A_pts, bin_edges = [], []
for _ in range(dims):
    d_min, d_max = np.random.uniform(-1., 1.), np.random.uniform(-1., 1.)
    sample = np.random.uniform(d_min, d_max, N_pts)
    A_pts.append(sample)
    # Define bin edges separately, since they come from somewhere else.
    bin_edges.append(np.histogram(sample, bins='auto')[1])

# Obtain N-dimensional histogram
A_h = np.histogramdd(A_pts, bins=bin_edges)[0]
print(np.shape(A_h))

# Subplots.
fig = plt.figure()
ax0 = fig.add_subplot(1, 2, 1)
ax1 = fig.add_subplot(1, 2, 2)

# 2D histogram x,y ranges
x_extend = [min(A_pts[0]), max(A_pts[0])]
y_extend = [min(A_pts[1]), max(A_pts[1])]

# Scatter plot for A.
ax0.invert_yaxis()
ax0.set_xlim(x_extend)
ax0.set_ylim(y_extend)
ax0.scatter(A_pts[0], A_pts[1], c='b', label='A')
for x_ed in bin_edges[0]:
    # vertical lines
    ax0.axvline(x_ed, linestyle=':', color='k', zorder=1)
for y_ed in bin_edges[1]:
    # horizontal lines
    ax0.axhline(y_ed, linestyle=':', color='k', zorder=1)

# 2D histogram.
# Grid for pcolormesh, using first two dimensions
X, Y = np.meshgrid(bin_edges[0], bin_edges[1])
HA = np.rot90(A_h)
HA = np.flipud(HA)
ax1.pcolormesh(X, Y, HA, cmap=plt.cm.Blues)

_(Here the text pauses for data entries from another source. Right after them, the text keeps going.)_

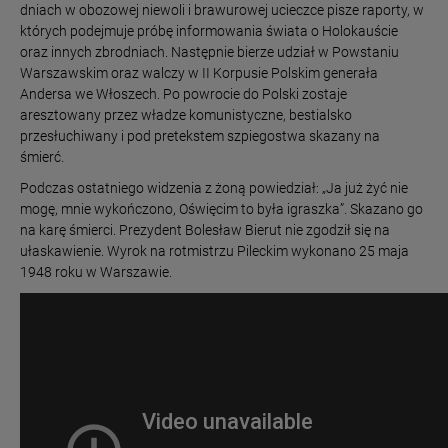
dniach w obozowej niewoli i brawurowej ucieczce pisze raporty, w
których podejmuje próbę informowania świata o Holokauście
oraz innych zbrodniach. Następnie bierze udział w Powstaniu
Warszawskim oraz walczy w II Korpusie Polskim generała
Andersa we Włoszech. Po powrocie do Polski zostaje
aresztowany przez władze komunistyczne, bestialsko
przesłuchiwany i pod pretekstem szpiegostwa skazany na
śmierć.
Podczas ostatniego widzenia z żoną powiedział: „Ja już żyć nie
mogę, mnie wykończono, Oświęcim to była igraszka”. Skazano go
na karę śmierci. Prezydent Bolesław Bierut nie zgodził się na
ułaskawienie. Wyrok na rotmistrzu Pileckim wykonano 25 maja
1948 roku w Warszawie.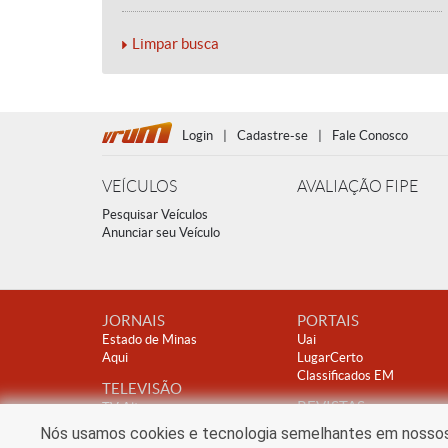
Limpar busca
Login
|
Cadastre-se
|
Fale Conosco
VEÍCULOS
AVALIAÇÃO FIPE
Pesquisar Veículos
Anunciar seu Veículo
JORNAIS
PORTAIS
Estado de Minas
Uai
Aqui
LugarCerto
Classificados EM
TELEVISÃO
REVISTAS
TV Alterosa
Encontro
Nós usamos cookies e tecnologia semelhantes em nossos s
Clube A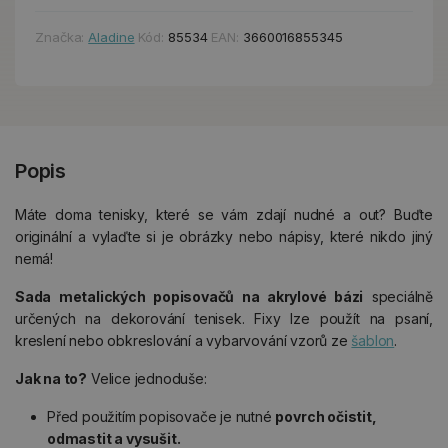
Značka:
Aladine
Kód:
85534
EAN:
3660016855345
Popis
Máte doma tenisky, které se vám zdají nudné a out? Buďte
originální a vylaďte si je obrázky nebo nápisy, které nikdo jiný
nemá!
Sada metalických popisovačů na akrylové bázi
speciálně
určených na dekorování tenisek. Fixy lze použít na psaní,
kreslení nebo obkreslování a vybarvování vzorů ze
šablon
.
Jak na to?
Velice jednoduše:
Před použitím popisovače je nutné
povrch očistit,
odmastit a vysušit.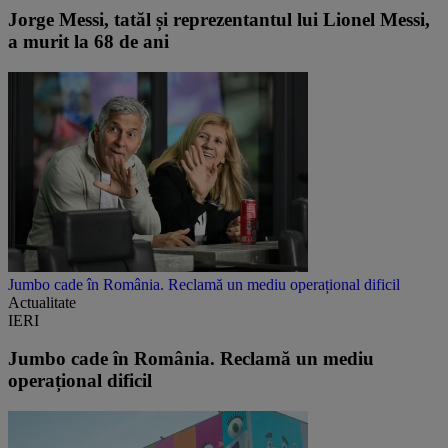
Jorge Messi, tatăl și reprezentantul lui Lionel Messi,
a murit la 68 de ani
Jumbo cade în România. Reclamă un mediu operațional dificil
Actualitate
IERI
Jumbo cade în România. Reclamă un mediu
operațional dificil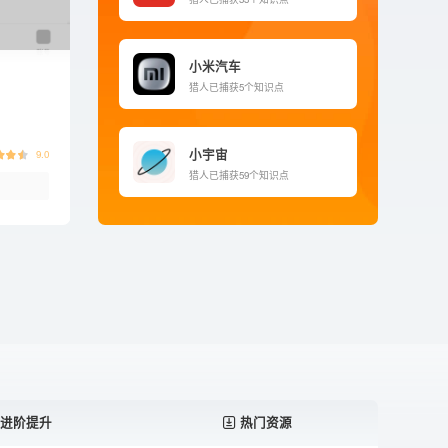
小米汽车
猎人
已捕获5个知识点
小宇宙
9.0
猎人
已捕获59个知识点
进阶提升
热门资源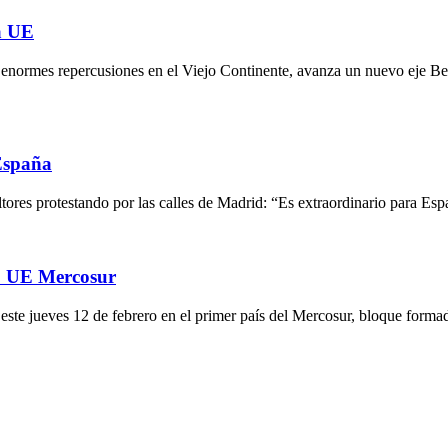
la UE
normes repercusiones en el Viejo Continente, avanza un nuevo eje Ber
España
tores protestando por las calles de Madrid: “Es extraordinario para E
o UE Mercosur
e este jueves 12 de febrero en el primer país del Mercosur, bloque for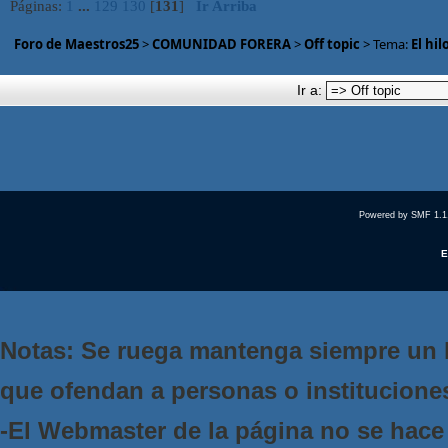
Páginas:
1
...
129
130
[
131
]
Ir Arriba
Foro de Maestros25
>
COMUNIDAD FORERA
>
Off topic
> Tema:
El hil
Ir a:
Powered by SMF 1.1
E
Notas: Se ruega mantenga siempre un 
que ofendan a personas o institucione
-El Webmaster de la página no se hace 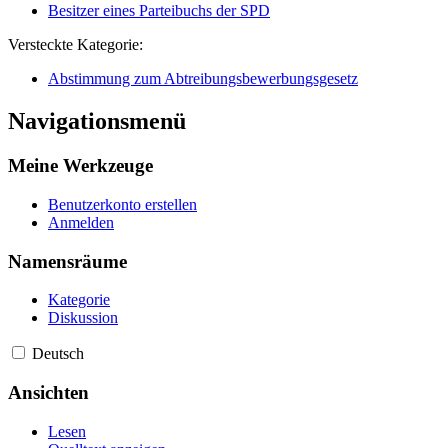
Besitzer eines Parteibuchs der SPD
Versteckte Kategorie:
Abstimmung zum Abtreibungsbewerbungsgesetz
Navigationsmenü
Meine Werkzeuge
Benutzerkonto erstellen
Anmelden
Namensräume
Kategorie
Diskussion
Deutsch
Ansichten
Lesen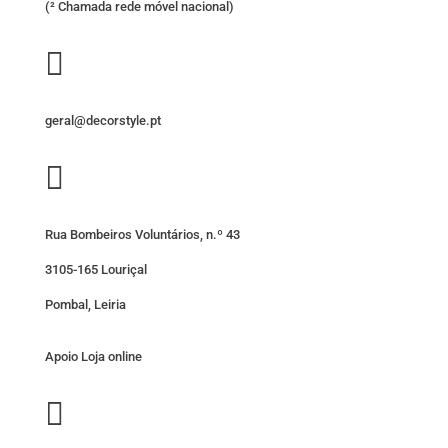
(² Chamada rede móvel nacional)

geral@decorstyle.pt

Rua Bombeiros Voluntários, n.º 43
3105-165 Louriçal
Pombal, Leiria
Apoio Loja online


# Manipulate axis and ranges.
ax1.invert_yaxis()
ax1.set_xlim(x_extend)
ax1.set_ylim(y_extend)

fig.subplots_adjust(hspace=1)
plt.show()

Solution

  • You must first decide what exactly you mean by "the first two dimensions of the histogram". To make this intuitive imagine you were to start from the 2d one in your example and wanted to reduce that to the first dimension.

    You can see that there are two obvious possibilities.

    • pick a column or
    • sum the along rows to get one summary column

    Of course, the summary solution gives you just the 1d histogram of the original data.

    So for your code.

    If you want to bin the remaining dimensions:

    A_2d = A_h.reshape(A_h.shape[:2] + (-1,)).sum(axis=-1)
    

    If you want to slice:

    A_2d = A_h.reshape(A_h.shape[:2] + (-1,))[..., 0]
    

    The reshape keeps the first two dimensions separate and ravels all the others (the (-1,) instructs reshape to put all that's left into the corresponding axis) The resulting array has the mixed axes as its last dimension. The first line sums along this axis, the second line picks just one slice. You could pick others if you like (change 0 into some other integer).